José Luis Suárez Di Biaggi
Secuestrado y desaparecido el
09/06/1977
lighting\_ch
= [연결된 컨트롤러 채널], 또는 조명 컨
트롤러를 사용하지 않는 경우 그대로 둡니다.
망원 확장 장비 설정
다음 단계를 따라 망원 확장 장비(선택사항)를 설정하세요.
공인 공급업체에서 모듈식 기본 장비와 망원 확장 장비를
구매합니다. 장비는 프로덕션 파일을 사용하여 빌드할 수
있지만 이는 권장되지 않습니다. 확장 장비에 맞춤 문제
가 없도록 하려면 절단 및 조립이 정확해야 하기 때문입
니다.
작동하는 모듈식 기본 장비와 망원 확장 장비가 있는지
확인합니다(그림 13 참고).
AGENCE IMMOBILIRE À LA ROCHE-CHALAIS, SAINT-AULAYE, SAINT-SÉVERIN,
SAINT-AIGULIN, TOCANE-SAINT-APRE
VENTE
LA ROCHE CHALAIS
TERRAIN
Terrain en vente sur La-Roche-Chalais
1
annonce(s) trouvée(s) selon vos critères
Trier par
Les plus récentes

* **WORK INSTRUCTIONS**: The first line of the entries, the line with "AGENCE IMMOBILIRE À", and every line between them should be retyped exactly, and nothing else.

* **SOLUTION FOR THIS TASK**:
José Luis Suárez Di Biaggi
Secuestrado y desaparecido el
09/06/1977
lighting\_ch
= [연결된 컨트롤러 채널], 또는 조명 컨
트롤러를 사용하지 않는 경우 그대로 둡니다.
망원 확장 장비 설정
다음 단계를 따라 망원 확장 장비(선택사항)를 설정하세요.
공인 공급업체에서 모듈식 기본 장비와 망원 확장 장비를
구매합니다. 장비는 프로덕션 파일을 사용하여 빌드할 수
있지만 이는 권장되지 않습니다. 확장 장비에 맞춤 문제
가 없도록 하려면 절단 및 조립이 정확해야 하기 때문입
니다.
작동하는 모듈식 기본 장비와 망원 확장 장비가 있는지
확인합니다(그림 13 참고).
AGENCE IMMOBILIRE À LA ROCHE-CHALAIS, SAINT-AULAYE, SAINT-SÉVERIN,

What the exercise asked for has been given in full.